(EXERCISE MATERIAL begins)
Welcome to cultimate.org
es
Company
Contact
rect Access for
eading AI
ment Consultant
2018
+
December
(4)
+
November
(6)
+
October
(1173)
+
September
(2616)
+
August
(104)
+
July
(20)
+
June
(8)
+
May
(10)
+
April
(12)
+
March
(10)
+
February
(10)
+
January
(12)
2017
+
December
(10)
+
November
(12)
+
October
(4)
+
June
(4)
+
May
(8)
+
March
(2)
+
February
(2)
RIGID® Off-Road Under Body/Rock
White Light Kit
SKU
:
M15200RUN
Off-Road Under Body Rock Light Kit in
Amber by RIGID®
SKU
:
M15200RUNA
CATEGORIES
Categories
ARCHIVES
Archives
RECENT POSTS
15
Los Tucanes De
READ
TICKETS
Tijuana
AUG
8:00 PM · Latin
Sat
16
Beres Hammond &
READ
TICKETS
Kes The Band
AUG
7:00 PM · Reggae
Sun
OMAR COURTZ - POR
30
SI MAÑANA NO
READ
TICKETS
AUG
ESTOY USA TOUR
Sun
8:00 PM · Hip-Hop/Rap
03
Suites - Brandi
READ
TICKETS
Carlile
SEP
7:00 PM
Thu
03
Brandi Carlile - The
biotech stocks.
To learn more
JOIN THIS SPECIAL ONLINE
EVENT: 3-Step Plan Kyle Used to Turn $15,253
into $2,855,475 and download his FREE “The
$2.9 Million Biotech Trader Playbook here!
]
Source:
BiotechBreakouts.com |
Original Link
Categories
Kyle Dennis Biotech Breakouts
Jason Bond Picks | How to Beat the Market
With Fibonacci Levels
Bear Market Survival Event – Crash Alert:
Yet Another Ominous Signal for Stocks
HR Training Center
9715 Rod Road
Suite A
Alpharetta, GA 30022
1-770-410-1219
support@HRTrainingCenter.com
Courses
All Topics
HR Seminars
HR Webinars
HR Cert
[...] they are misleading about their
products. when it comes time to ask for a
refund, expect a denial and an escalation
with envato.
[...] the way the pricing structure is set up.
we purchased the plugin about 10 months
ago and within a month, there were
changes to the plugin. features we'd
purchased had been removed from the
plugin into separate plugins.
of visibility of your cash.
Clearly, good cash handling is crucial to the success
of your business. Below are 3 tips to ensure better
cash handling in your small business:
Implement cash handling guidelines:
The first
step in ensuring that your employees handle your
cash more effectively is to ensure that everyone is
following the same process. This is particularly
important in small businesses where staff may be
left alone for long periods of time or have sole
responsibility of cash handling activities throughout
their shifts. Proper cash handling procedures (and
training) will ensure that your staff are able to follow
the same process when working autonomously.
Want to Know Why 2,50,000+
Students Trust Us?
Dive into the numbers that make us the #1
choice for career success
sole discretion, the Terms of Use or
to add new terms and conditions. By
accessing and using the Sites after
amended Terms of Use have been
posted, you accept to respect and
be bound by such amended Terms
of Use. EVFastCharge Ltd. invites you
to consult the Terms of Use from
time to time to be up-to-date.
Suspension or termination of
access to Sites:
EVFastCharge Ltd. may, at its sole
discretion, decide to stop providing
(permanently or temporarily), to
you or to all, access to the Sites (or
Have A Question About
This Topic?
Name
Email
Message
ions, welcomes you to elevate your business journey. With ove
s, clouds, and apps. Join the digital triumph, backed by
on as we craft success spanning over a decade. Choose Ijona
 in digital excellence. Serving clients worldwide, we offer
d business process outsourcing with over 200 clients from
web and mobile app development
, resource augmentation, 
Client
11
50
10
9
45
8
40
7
(EXERCISE MATERIAL ends)
- _PROBLEM TO SOLVE_
What you should produce is an exact restatement of all the material.

- _REPLY TO THE TASK_
Welcome to cultimate.org
es
Company
Contact
rect Access for
eading AI
ment Consultant
2018
+
December
(4)
+
November
(6)
+
October
(1173)
+
September
(2616)
+
August
(104)
+
July
(20)
+
June
(8)
+
May
(10)
+
April
(12)
+
March
(10)
+
February
(10)
+
January
(12)
2017
+
December
(10)
+
November
(12)
+
October
(4)
+
June
(4)
+
May
(8)
+
March
(2)
+
February
(2)
RIGID® Off-Road Under Body/Rock
White Light Kit
SKU
:
M15200RUN
Off-Road Under Body Rock Light Kit in
Amber by RIGID®
SKU
:
M15200RUNA
CATEGORIES
Categories
ARCHIVES
Archives
RECENT POSTS
15
Los Tucanes De
READ
TICKETS
Tijuana
AUG
8:00 PM · Latin
Sat
16
Beres Hammond &
READ
TICKETS
Kes The Band
AUG
7:00 PM · Reggae
Sun
OMAR COURTZ - POR
30
SI MAÑANA NO
READ
TICKETS
AUG
ESTOY USA TOUR
Sun
8:00 PM · Hip-Hop/Rap
03
Suites - Brandi
READ
TICKETS
Carlile
SEP
7:00 PM
Thu
03
Brandi Carlile - The
biotech stocks.
To learn more
JOIN THIS SPECIAL ONLINE
EVENT: 3-Step Plan Kyle Used to Turn $15,253
into $2,855,475 and download his FREE “The
$2.9 Million Biotech Trader Playbook here!
]
Source:
BiotechBreakouts.com |
Original Link
Categories
Kyle Dennis Biotech Breakouts
Jason Bond Picks | How to Beat the Market
With Fibonacci Levels
Bear Market Survival Event – Crash Alert:
Yet Another Ominous Signal for Stocks
HR Training Center
9715 Rod Road
Suite A
Alpharetta, GA 30022
1-770-410-1219
support@HRTrainingCenter.com
Courses
All Topics
HR Seminars
HR Webinars
HR Cert
[...] they are misleading about their
products. when it comes time to ask for a
refund, expect a denial and an escalation
with envato.
[...] the way the pricing structure is set up.
we purchased the plugin about 10 months
ago and within a month, there were
changes to the plugin. features we'd
purchased had been removed from the
plugin into separate plugins.
of visibility of your cash.
Clearly, good cash handling is crucial to the success
of your business. Below are 3 tips to ensure better
cash handling in your small business:
Implement cash handling guidelines:
The first
step in ensuring that your employees handle your
cash more effectively is to ensure that everyone is
following the same process. This is particularly
important in small businesses where staff may be
left alone for long periods of time or have sole
responsibility of cash handling activities throughout
their shifts. Proper cash handling procedures (and
training) will ensure that your staff are able to follow
the same process when working autonomously.
Want to Know Why 2,50,000+
Students Trust Us?
Dive into the numbers that make us the #1
choice for career success
sole discretion, the Terms of Use or
to add new terms and conditions. By
accessing and using the Sites after
amended Terms of Use have been
posted, you accept to respect and
be bound by such amended Terms
of Use. EVFastCharge Ltd. invites you
to consult the Terms of Use from
time to time to be up-to-date.
Suspension or termination of
access to Sites:
EVFastCharge Ltd. may, at its sole
discretion, decide to stop providing
(permanently or temporarily), to
you or to all, access to the Sites (or
Have A Question About
This Topic?
Name
Email
Message
ions, welcomes you to elevate your business journey. With ove
s, clouds, and apps. Join the digital triumph, backed by
on as we craft success spanning over a decade. Choose Ijona
 in digital excellence. Serving clients worldwide, we offer
d business process outsourcing with over 200 clients from
web and mobile app development
, resource augmentation, 
Client
11
50
10
9
45
8
40
7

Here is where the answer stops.